Step 2: Configure the MCP Server Host 

MCP communication over stdio relies on the standard input (stdin) and standard output (stdout) streams to pass JSON-RPC messages.  

Let's configure our host in Program.cs: 

using Microsoft.Extensions.DependencyInjection; 
using Microsoft.Extensions.Hosting; 
using Microsoft.Extensions.Logging; 

namespace MCPServer_Test 
{ 
   internal class Program 
   {
       static async Task Main(string[] args) 
       { 
           var builder = Host.CreateApplicationBuilder(args); 

           // Redirect console logs to stderr so stdin/stdout are clean for MCP 

           builder.Logging.AddConsole(consoleLogOptions => 
           { 
               consoleLogOptions.LogToStandardErrorThreshold = LogLevel.Trace; 
           }); 

           // Register MCP Server services 

           builder.Services 
               .AddMcpServer() 
               .WithStdioServerTransport() 
               .WithToolsFromAssembly(); 
           // Run the host 
           await builder.Build().RunAsync(); 
       } 
   } 
} 

 

Step 3: Define Your MCP Tools 

Now, let's define the tools that our server will expose to the AI client. 

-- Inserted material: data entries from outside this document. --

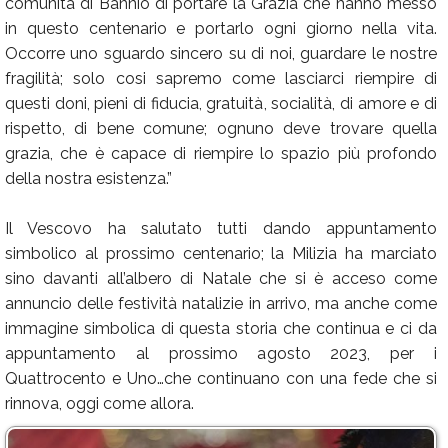
comunità di Bannio di portare la Grazia che hanno messo
in questo centenario e portarlo ogni giorno nella vita.
Occorre uno sguardo sincero su di noi, guardare le nostre
fragilità; solo cosi sapremo come lasciarci riempire di
questi doni, pieni di fiducia, gratuità, socialità, di amore e di
rispetto, di bene comune; ognuno deve trovare quella
grazia, che è capace di riempire lo spazio più profondo
della nostra esistenza.”
Il Vescovo ha salutato tutti dando appuntamento
simbolico al prossimo centenario; la Milizia ha marciato
sino davanti all’albero di Natale che si è acceso come
annuncio delle festività natalizie in arrivo, ma anche come
immagine simbolica di questa storia che continua e ci da
appuntamento al prossimo agosto 2023, per i
Quattrocento e Uno…che continuano con una fede che si
rinnova, oggi come allora.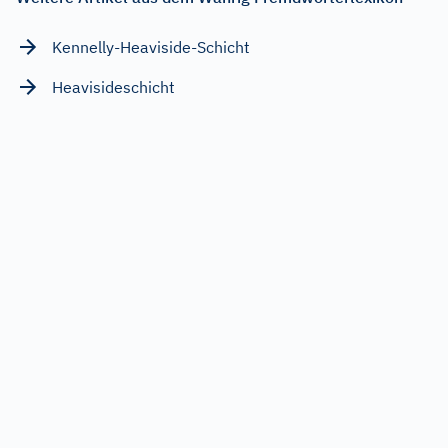
Kennelly-Heaviside-Schicht
Heavisideschicht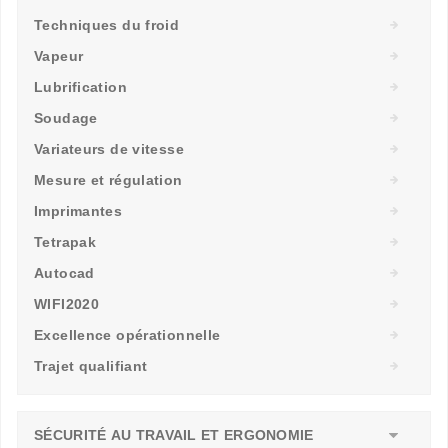
Techniques du froid
Vapeur
Lubrification
Soudage
Variateurs de vitesse
Mesure et régulation
Imprimantes
Tetrapak
Autocad
WIFI2020
Excellence opérationnelle
Trajet qualifiant
SÉCURITÉ AU TRAVAIL ET ERGONOMIE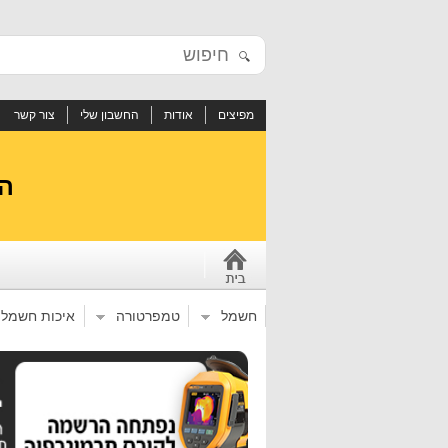
🔍
מפיצים
אודות
החשבון שלי
צור קשר
הי
חשמל
טמפרטורה
איכות חשמל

With the ModelContextProtocol SDK, you can mark a class with [McpServerToolType] and define static methods marked with [McpServerTool]. The SDK will auto-discover these and expose them to the client. 

 

Create a file named MCPClientTool.cs: 

using ModelContextProtocol.Server; 
using System.Collections.Generic; 
using System.ComponentModel; 

namespace MCPServer_Test 
{ 
   [McpServerToolType] 
   public static class MCPClientTool 
   { 
       // Tool 1: Sum two numbers 
       [McpServerTool, Description("Sums two numbers.")] 
       public static int Sum(int a, int b) 
       { 
           return a + b; 
       } 

       // Tool 2: Multiply two numbers 
       [McpServerTool, Description("Multiplies two numbers.")] 
       public static int Multiply(int a, int b) 
       { 
           return a * b; 
       } 

       // Tool 3: Fetch list of names 
       [McpServerTool, Description("Fetches a sample list of family names.")] 
       public static List<string> GetFamilyName() 
       { 
           return new List<string> 
           { 
               "Smith", 
               "Johnson", 
               "Williams", 
               "Brown", 
               "Jones" 
           }; 
       } 
   } 
} 

Compile the project to verify there are no compilation errors: 

 

Step 4: Testing Your MCP Server in VS Code 

You can test this MCP server in VS Code. To run project locally we just need to add new server in our mcp.json file in .vscode folder or user settings: 

Below steps will perform to add MCP server into VS Code 

  1. Press Ctrl+Shift+P to open the User Configuration 
  2. Now add below json into mcp.json file 
    {
        "inputs": [],
        "servers": {
            "MCPServerTest": {
                "type": "stdio",
                "command": "dotnet",
                "args": [
                    "run",
                    "--project",
                    "D:\\Practice Project\\MCPServer Test\\MCPServer Test\\MCPServer Test\\MCPServer Test.csproj"
                ]
            }
        }
    }

 

When we go into GitHub Copilot and toggle on Agent mode, we will see our new tool configured: 
 

 

For testing newly added MCP server, just opening the GitHub Copilot we can now ask it to multiply the number by using MCP server for us. This will prompted for permission to execute the call to the tool:

 

 

Best Practices and Tips 

  • Output Redirecting: Always make sure standard output is reserved strictly for JSON-RPC messages. Do not use Console.WriteLine inside your C# tools to log info, as it will corrupt the JSON stream. Instead, use the .NET ILogger or write custom logs to Console.Error.WriteLine. 
  • Method Signature: The parameters of your C# methods become the tool inputs. Always provide a [Description] attribute for your tools and parameters so the LLM understands exactly when and how to call them. 
  • Error Handling: Throwing exceptions inside your tool methods is handled gracefully by the MCP SDK and returned to the client as tool errors. 

 

Conclusion 

Creating an MCP server in C# using .NET 10 is fast, type-safe, and highly scalable. By bridging the gap between LLMs and local .NET logic, you can easily build powerful custom agents that automate complex tasks, interact with databases, or manipulate your local file systems. 

Happy coding!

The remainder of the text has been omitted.